Has anyone had any experience with the application of the 55 gallon limitation (found throughout the code)?

A 55 gallon drum is called that because that is the amount of liquid that is dispensed into the container and distributed as such.  However, the liquid capacity is actually such that an additional gallon or two could be put into it.

Is the "55 gallon" threshold being enforced as the size of the container or the liquid capacity?

My gut tells me that filling a 55 gallon drum to more than 55 gallons is acceptable because it's like calling a stud a 2x4.  Neither is accurate as a measure but the term identifies the item.  Still, I'd like to hear any comments on this.


----------



## High Desert (May 14, 2010)

I guess you could measure the actual amount that was put into it, but I would simply ensure that it was a 55 gallon container. I really don't think that a gallon or so over makes that much difference. A 55 galllon drum has been a standard industry drum for as long as I remember and that's why it's reference so much.


----------



## Mule (May 14, 2010)

For some reason I was thinking that a 55 gallon container only held something like 45....47 gallons.....

What's the dimensions and we'll throw some geometry (or is it algebra????) on it!


----------



## Gene Boecker (May 14, 2010)

According to the manufacturer of the particular drum, the capacity is actually a bit more - not less.

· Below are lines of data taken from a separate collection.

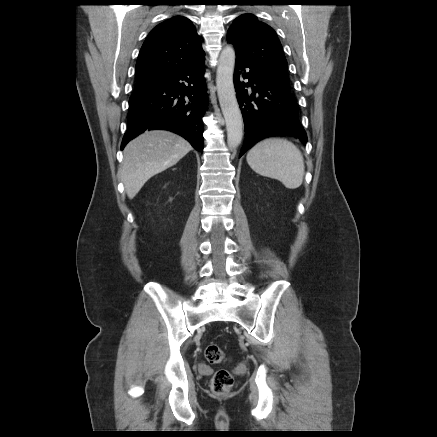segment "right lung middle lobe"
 <instances>
[{"label":"right lung middle lobe","mask_w":437,"mask_h":437,"mask_svg":"<svg viewBox=\"0 0 437 437\" xmlns=\"http://www.w3.org/2000/svg\"><path fill=\"white\" fill-rule=\"evenodd\" d=\"M153 82H138L135 84V88L134 91H138L141 90L145 87H148L149 85H151Z\"/></svg>","instance_id":"obj_1"}]
</instances>
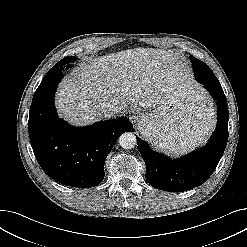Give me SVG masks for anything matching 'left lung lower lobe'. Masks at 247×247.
<instances>
[{
	"label": "left lung lower lobe",
	"mask_w": 247,
	"mask_h": 247,
	"mask_svg": "<svg viewBox=\"0 0 247 247\" xmlns=\"http://www.w3.org/2000/svg\"><path fill=\"white\" fill-rule=\"evenodd\" d=\"M196 80L217 101L218 122L207 145L177 160L153 151L137 137L138 150L146 164V179L154 188L181 192L203 184L217 167L228 140L226 96L212 70L202 61L193 64Z\"/></svg>",
	"instance_id": "1"
}]
</instances>
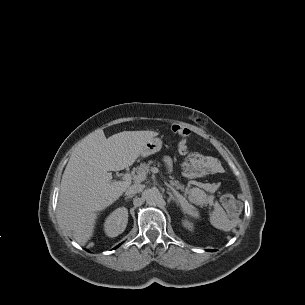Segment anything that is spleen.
Here are the masks:
<instances>
[{
    "label": "spleen",
    "mask_w": 305,
    "mask_h": 305,
    "mask_svg": "<svg viewBox=\"0 0 305 305\" xmlns=\"http://www.w3.org/2000/svg\"><path fill=\"white\" fill-rule=\"evenodd\" d=\"M183 212L187 214L189 217L194 218V219H199L200 213L197 208H195L192 205H185L183 207ZM212 220L214 224L220 228V229H226V219L224 212L222 211L221 208H218L214 211Z\"/></svg>",
    "instance_id": "1"
}]
</instances>
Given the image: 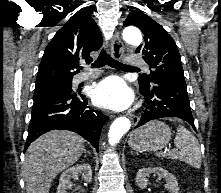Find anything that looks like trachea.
Returning a JSON list of instances; mask_svg holds the SVG:
<instances>
[{"mask_svg": "<svg viewBox=\"0 0 221 193\" xmlns=\"http://www.w3.org/2000/svg\"><path fill=\"white\" fill-rule=\"evenodd\" d=\"M105 64L114 67V68H132V69H138L136 67H132L129 65H125L123 63L118 62L117 60H114L113 58H111L107 52L102 49L97 60L92 64V67L94 68H100L103 67ZM78 69H83V67H79Z\"/></svg>", "mask_w": 221, "mask_h": 193, "instance_id": "3493384b", "label": "trachea"}]
</instances>
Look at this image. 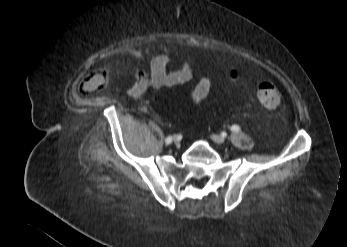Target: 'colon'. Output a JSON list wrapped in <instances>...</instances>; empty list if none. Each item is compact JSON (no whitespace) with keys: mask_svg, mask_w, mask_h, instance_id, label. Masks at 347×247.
Instances as JSON below:
<instances>
[{"mask_svg":"<svg viewBox=\"0 0 347 247\" xmlns=\"http://www.w3.org/2000/svg\"><path fill=\"white\" fill-rule=\"evenodd\" d=\"M88 93V92H87ZM256 98L267 108H276L280 103L278 81L272 75L261 76L256 85Z\"/></svg>","mask_w":347,"mask_h":247,"instance_id":"colon-1","label":"colon"}]
</instances>
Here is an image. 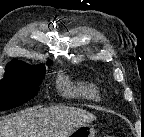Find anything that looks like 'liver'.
Here are the masks:
<instances>
[{"label": "liver", "mask_w": 144, "mask_h": 137, "mask_svg": "<svg viewBox=\"0 0 144 137\" xmlns=\"http://www.w3.org/2000/svg\"><path fill=\"white\" fill-rule=\"evenodd\" d=\"M95 119L92 113L76 107H33L0 120V137H68Z\"/></svg>", "instance_id": "1"}]
</instances>
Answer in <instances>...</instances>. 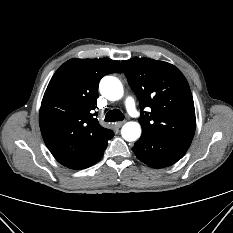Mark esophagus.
Here are the masks:
<instances>
[{"mask_svg": "<svg viewBox=\"0 0 233 233\" xmlns=\"http://www.w3.org/2000/svg\"><path fill=\"white\" fill-rule=\"evenodd\" d=\"M125 122H126V121H120V122L117 123V126H118V127H121V126H123V125L125 124Z\"/></svg>", "mask_w": 233, "mask_h": 233, "instance_id": "esophagus-1", "label": "esophagus"}]
</instances>
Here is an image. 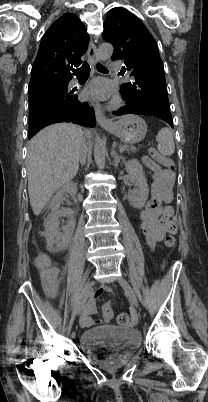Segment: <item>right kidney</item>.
Listing matches in <instances>:
<instances>
[{
    "instance_id": "right-kidney-1",
    "label": "right kidney",
    "mask_w": 208,
    "mask_h": 402,
    "mask_svg": "<svg viewBox=\"0 0 208 402\" xmlns=\"http://www.w3.org/2000/svg\"><path fill=\"white\" fill-rule=\"evenodd\" d=\"M65 194L76 196L77 184H74V182H67V184L62 186V188L56 192L55 196H53L50 202L51 214L46 220L44 232L47 244H50V246L56 244L57 248H60V250L66 248L73 234L71 228H67V226H64V232H59L60 218H64V216H73L74 214L73 210H70V208H63V210H60V206L63 200H65Z\"/></svg>"
}]
</instances>
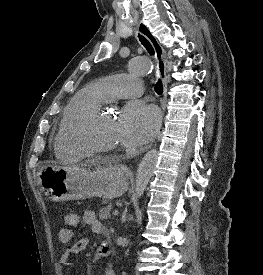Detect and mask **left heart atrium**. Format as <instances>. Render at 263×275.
I'll return each instance as SVG.
<instances>
[{"instance_id": "left-heart-atrium-1", "label": "left heart atrium", "mask_w": 263, "mask_h": 275, "mask_svg": "<svg viewBox=\"0 0 263 275\" xmlns=\"http://www.w3.org/2000/svg\"><path fill=\"white\" fill-rule=\"evenodd\" d=\"M158 109L143 101H132L122 110L118 118V131L123 143L139 146L150 140L158 130Z\"/></svg>"}]
</instances>
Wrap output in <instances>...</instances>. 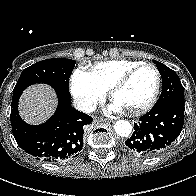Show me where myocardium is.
Returning <instances> with one entry per match:
<instances>
[{
	"instance_id": "f54148a6",
	"label": "myocardium",
	"mask_w": 196,
	"mask_h": 196,
	"mask_svg": "<svg viewBox=\"0 0 196 196\" xmlns=\"http://www.w3.org/2000/svg\"><path fill=\"white\" fill-rule=\"evenodd\" d=\"M143 68H151L155 71L156 73V86L154 89V92L152 94V96L150 97V99L143 105L136 107L134 109H130L128 110V112L130 114L133 115H139L142 114L146 111H148L149 109L152 108V106L155 104V102L158 99L160 90H161V85H162V75L160 70L152 63H141L135 67H133L132 69H130L129 71H127L125 74H123L110 88L109 90V94H110V98L112 100H114L115 95L117 94V92H119L123 87H125L127 85V83L131 80V78L141 69Z\"/></svg>"
}]
</instances>
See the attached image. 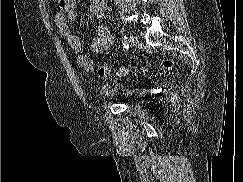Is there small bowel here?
<instances>
[{"label":"small bowel","instance_id":"c3829d8e","mask_svg":"<svg viewBox=\"0 0 243 182\" xmlns=\"http://www.w3.org/2000/svg\"><path fill=\"white\" fill-rule=\"evenodd\" d=\"M59 5L60 11L55 15V24L61 37L77 53V64L85 71L94 70V61L82 53L81 39L71 29V22L76 19L77 0H59ZM89 10L96 20H100L106 10V0H91ZM112 42L113 37L108 28L98 24L96 34L91 42V51L95 54H101Z\"/></svg>","mask_w":243,"mask_h":182}]
</instances>
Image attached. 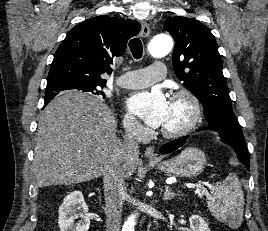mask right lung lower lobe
I'll list each match as a JSON object with an SVG mask.
<instances>
[{
	"mask_svg": "<svg viewBox=\"0 0 268 231\" xmlns=\"http://www.w3.org/2000/svg\"><path fill=\"white\" fill-rule=\"evenodd\" d=\"M48 103H49V102H48ZM48 103H45V104H44V107H45Z\"/></svg>",
	"mask_w": 268,
	"mask_h": 231,
	"instance_id": "obj_1",
	"label": "right lung lower lobe"
}]
</instances>
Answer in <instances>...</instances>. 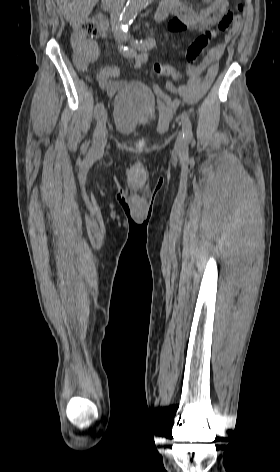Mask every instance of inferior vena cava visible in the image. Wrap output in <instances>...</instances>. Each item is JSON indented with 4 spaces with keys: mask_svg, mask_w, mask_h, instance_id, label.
Wrapping results in <instances>:
<instances>
[{
    "mask_svg": "<svg viewBox=\"0 0 280 472\" xmlns=\"http://www.w3.org/2000/svg\"><path fill=\"white\" fill-rule=\"evenodd\" d=\"M125 0H115L111 12V24L113 29L119 25L118 18L123 9Z\"/></svg>",
    "mask_w": 280,
    "mask_h": 472,
    "instance_id": "1",
    "label": "inferior vena cava"
}]
</instances>
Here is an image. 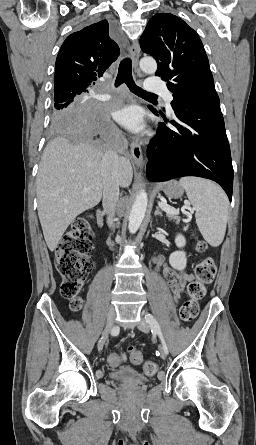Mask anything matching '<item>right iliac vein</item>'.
Wrapping results in <instances>:
<instances>
[{"mask_svg": "<svg viewBox=\"0 0 256 445\" xmlns=\"http://www.w3.org/2000/svg\"><path fill=\"white\" fill-rule=\"evenodd\" d=\"M114 317H115V308L113 306H110L109 310H108V315H107V321H106L105 329H104V331L102 333L101 339L98 342V349H99V351H101L103 349L105 339L107 338L108 334L110 333V331H111V329L113 327Z\"/></svg>", "mask_w": 256, "mask_h": 445, "instance_id": "obj_1", "label": "right iliac vein"}]
</instances>
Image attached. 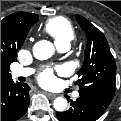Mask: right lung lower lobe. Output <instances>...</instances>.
<instances>
[{
  "mask_svg": "<svg viewBox=\"0 0 121 121\" xmlns=\"http://www.w3.org/2000/svg\"><path fill=\"white\" fill-rule=\"evenodd\" d=\"M29 90L27 84L15 83L12 77L1 80V121H15L26 113Z\"/></svg>",
  "mask_w": 121,
  "mask_h": 121,
  "instance_id": "obj_1",
  "label": "right lung lower lobe"
}]
</instances>
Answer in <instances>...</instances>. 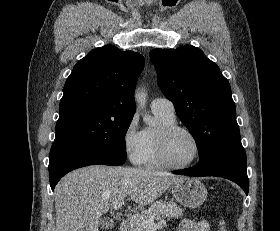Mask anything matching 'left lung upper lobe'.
I'll return each mask as SVG.
<instances>
[{"mask_svg": "<svg viewBox=\"0 0 280 231\" xmlns=\"http://www.w3.org/2000/svg\"><path fill=\"white\" fill-rule=\"evenodd\" d=\"M150 59L163 94L195 139L200 160L228 143L241 141L228 80L194 46L154 49Z\"/></svg>", "mask_w": 280, "mask_h": 231, "instance_id": "5c2ea615", "label": "left lung upper lobe"}]
</instances>
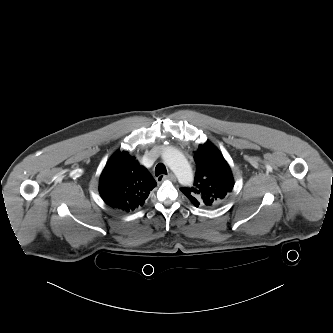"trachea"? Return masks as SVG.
<instances>
[{
    "mask_svg": "<svg viewBox=\"0 0 333 333\" xmlns=\"http://www.w3.org/2000/svg\"><path fill=\"white\" fill-rule=\"evenodd\" d=\"M161 174H167V169L164 164L159 163V164H157V166L155 168V175L159 176Z\"/></svg>",
    "mask_w": 333,
    "mask_h": 333,
    "instance_id": "obj_1",
    "label": "trachea"
}]
</instances>
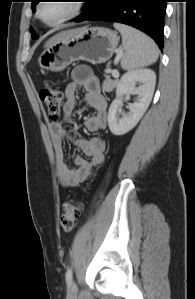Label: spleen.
Returning a JSON list of instances; mask_svg holds the SVG:
<instances>
[{
    "label": "spleen",
    "instance_id": "1",
    "mask_svg": "<svg viewBox=\"0 0 195 299\" xmlns=\"http://www.w3.org/2000/svg\"><path fill=\"white\" fill-rule=\"evenodd\" d=\"M113 26L122 35L121 66L124 70L149 66L158 59L159 49L150 37L124 24L114 23Z\"/></svg>",
    "mask_w": 195,
    "mask_h": 299
}]
</instances>
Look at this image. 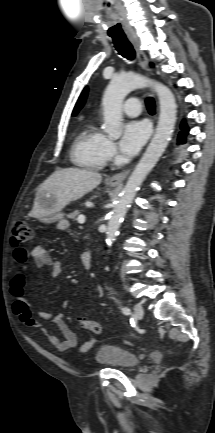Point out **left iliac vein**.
<instances>
[{
    "mask_svg": "<svg viewBox=\"0 0 215 433\" xmlns=\"http://www.w3.org/2000/svg\"><path fill=\"white\" fill-rule=\"evenodd\" d=\"M134 313H135L136 318H138V319H141L143 317L144 310H143V307L140 303H136L134 305Z\"/></svg>",
    "mask_w": 215,
    "mask_h": 433,
    "instance_id": "1",
    "label": "left iliac vein"
}]
</instances>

OK, I'll let you do the math:

*Exterior Dimensions in Inches *

L: 23 1/8 Inch Outside Diameter

H: 34 1/2 Inch Outside Height

From Wikipedia:

A 55-gallon drum (known as a 44-gallon drum in the United Kingdom, Canada, Ireland, South Africa and increasingly in Australia as a 200-litre drum) is a cylindrical container drum with a nominal capacity of 55 US gallons (46 imp gal; 208 L). The exact capacity varies with wall thickness and other factors. Standard drums are 22.5 inches (572 mm) in diameter and 33.5 inches (851 mm) high (these dimensions yield a total volume of ~218 L). Exact dimensions are specified in ANSI MH2.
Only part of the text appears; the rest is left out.